The required output is a verbatim transcription of the listing, pictures excluded.

(Task input Opens)

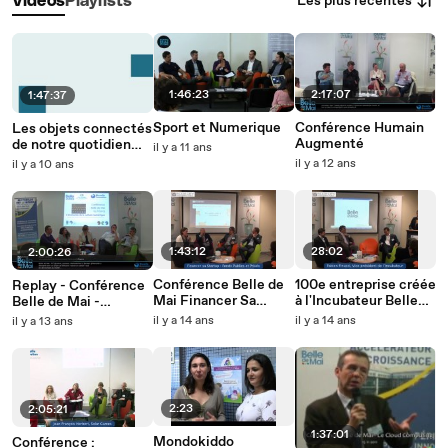
Les plus récentes
Vidéos
Playlists
1:46:23
2:17:07
1:47:37
Sport et Numerique
Conférence Humain
Les objets connectés
Augmenté
de notre quotidien
il y a 11 ans
aujourd’hui et demain
il y a 12 ans
il y a 10 ans
1:43:12
28:02
2:00:26
Conférence Belle de
100e entreprise créée
Replay - Conférence
Mai Financer Sa
à l'Incubateur Belle
Belle de Mai -
Startup
de Mai
L'économie de la
il y a 14 ans
il y a 14 ans
il y a 13 ans
culture numérique
2:23
2:05:21
1:37:01
Mondokiddo
Conférence :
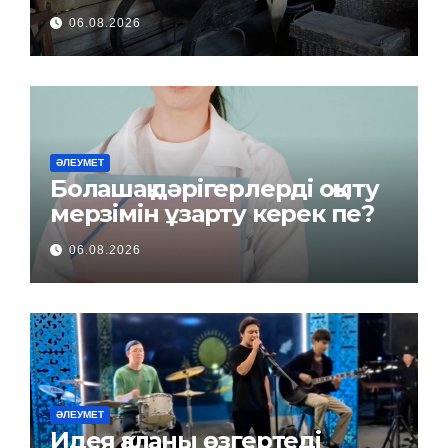
06.08.2026
ӘЛЕУМЕТ
Болашақ дәрігерлерді оқыту
мерзімін ұзарту керек пе?
06.08.2026
ӘЛЕУМЕТ
Идея қаланы өзгертеді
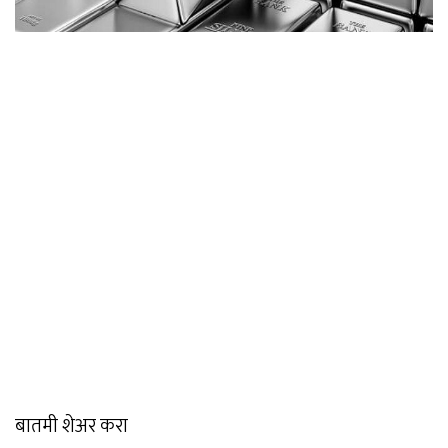
बातमी शेअर करा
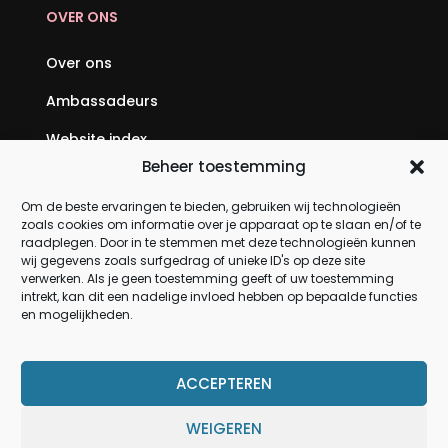
OVER ONS
Over ons
Ambassadeurs
Website index
Beheer toestemming
SEO backlinks kopen: jouw complete gids voor
hogere posities in Google
Om de beste ervaringen te bieden, gebruiken wij technologieën
zoals cookies om informatie over je apparaat op te slaan en/of te
Geld verdienen via internet: jouw complete gids
raadplegen. Door in te stemmen met deze technologieën kunnen
wij gegevens zoals surfgedrag of unieke ID's op deze site
om online inkomen op te bouwen
verwerken. Als je geen toestemming geeft of uw toestemming
intrekt, kan dit een nadelige invloed hebben op bepaalde functies
en mogelijkheden.
PRODUCTEN
Meubels
ACCEPTEREN
Verlichting
WEIGEREN
Woonaccessoires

(Task input Closes)

> **Reply**:
Les plus récentes
Vidéos
Playlists
1:46:23
2:17:07
1:47:37
Sport et Numerique
Conférence Humain
Les objets connectés
Augmenté
de notre quotidien
il y a 11 ans
aujourd’hui et demain
il y a 12 ans
il y a 10 ans
1:43:12
28:02
2:00:26
Conférence Belle de
100e entreprise créée
Replay - Conférence
Mai Financer Sa
à l'Incubateur Belle
Belle de Mai -
Startup
de Mai
L'économie de la
il y a 14 ans
il y a 14 ans
il y a 13 ans
culture numérique
2:23
2:05:21
1:37:01
Mondokiddo
Conférence :
06.08.2026
ӘЛЕУМЕТ
Болашақ дәрігерлерді оқыту
мерзімін ұзарту керек пе?
06.08.2026
ӘЛЕУМЕТ
Идея қаланы өзгертеді
बातमी शेअर करा
OVER ONS
Over ons
Ambassadeurs
Website index
Beheer toestemming
SEO backlinks kopen: jouw complete gids voor
hogere posities in Google
Om de beste ervaringen te bieden, gebruiken wij technologieën
zoals cookies om informatie over je apparaat op te slaan en/of te
Geld verdienen via internet: jouw complete gids
raadplegen. Door in te stemmen met deze technologieën kunnen
wij gegevens zoals surfgedrag of unieke ID's op deze site
om online inkomen op te bouwen
verwerken. Als je geen toestemming geeft of uw toestemming
intrekt, kan dit een nadelige invloed hebben op bepaalde functies
en mogelijkheden.
PRODUCTEN
Meubels
ACCEPTEREN
Verlichting
WEIGEREN
Woonaccessoires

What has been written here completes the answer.